- _Data shown_:
- - - - -
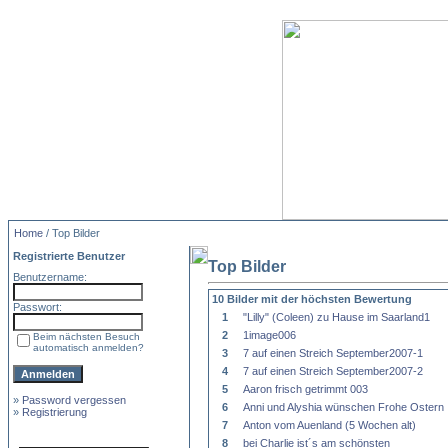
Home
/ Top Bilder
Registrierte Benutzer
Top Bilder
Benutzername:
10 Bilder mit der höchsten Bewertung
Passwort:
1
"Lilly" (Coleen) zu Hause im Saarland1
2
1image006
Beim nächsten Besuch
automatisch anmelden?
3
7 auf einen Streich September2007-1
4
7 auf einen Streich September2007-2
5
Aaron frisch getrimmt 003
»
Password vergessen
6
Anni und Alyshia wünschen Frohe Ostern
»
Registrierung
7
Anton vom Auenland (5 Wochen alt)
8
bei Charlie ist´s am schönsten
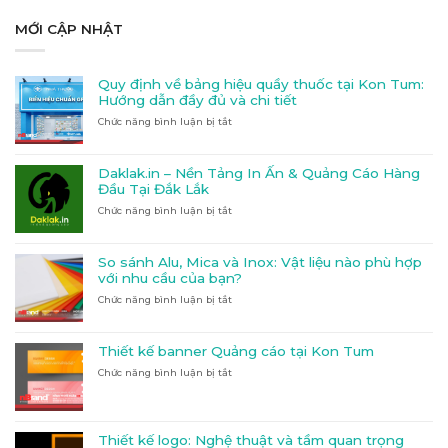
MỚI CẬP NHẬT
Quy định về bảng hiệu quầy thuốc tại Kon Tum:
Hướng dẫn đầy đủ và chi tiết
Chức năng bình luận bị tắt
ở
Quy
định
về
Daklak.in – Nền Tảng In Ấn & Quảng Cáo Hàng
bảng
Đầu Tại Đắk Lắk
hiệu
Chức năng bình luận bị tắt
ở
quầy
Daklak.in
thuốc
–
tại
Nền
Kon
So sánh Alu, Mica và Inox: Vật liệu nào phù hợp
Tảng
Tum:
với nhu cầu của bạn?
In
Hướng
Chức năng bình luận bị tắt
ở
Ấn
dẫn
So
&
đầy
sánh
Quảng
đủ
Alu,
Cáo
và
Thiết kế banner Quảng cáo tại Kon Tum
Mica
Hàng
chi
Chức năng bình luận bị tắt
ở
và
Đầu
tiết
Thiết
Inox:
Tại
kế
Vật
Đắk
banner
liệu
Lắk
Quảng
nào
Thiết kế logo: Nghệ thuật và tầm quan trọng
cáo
- - - - -
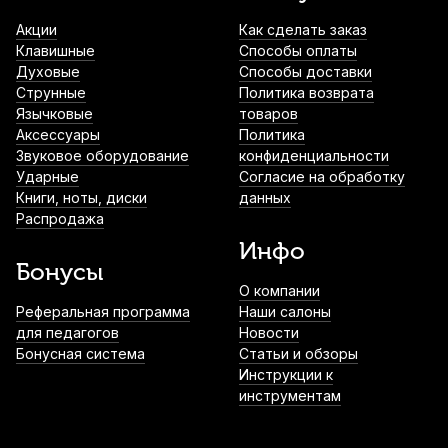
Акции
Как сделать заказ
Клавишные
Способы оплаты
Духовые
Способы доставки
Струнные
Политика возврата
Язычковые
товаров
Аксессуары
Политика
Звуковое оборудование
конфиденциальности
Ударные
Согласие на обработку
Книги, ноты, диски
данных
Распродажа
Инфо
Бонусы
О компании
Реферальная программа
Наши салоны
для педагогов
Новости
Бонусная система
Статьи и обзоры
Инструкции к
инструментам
- - - - -
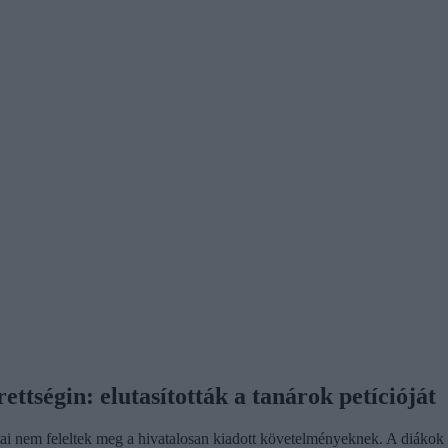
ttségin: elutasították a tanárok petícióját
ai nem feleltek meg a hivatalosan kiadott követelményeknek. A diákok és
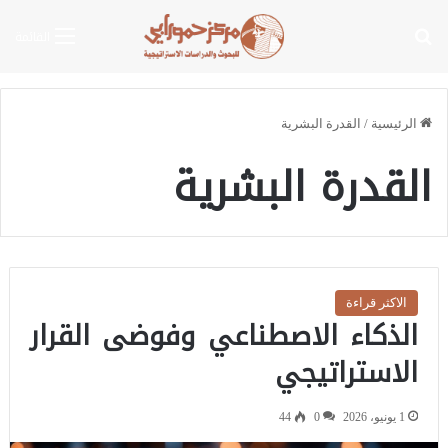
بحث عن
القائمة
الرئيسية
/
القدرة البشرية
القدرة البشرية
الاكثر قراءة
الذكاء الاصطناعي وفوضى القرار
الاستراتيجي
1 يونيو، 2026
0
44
- - - - -
- _Problem statement_:
Give the number of lines in the records above that contain the word "Hàng". Reply with that number alone.

- _Response to the task_:
2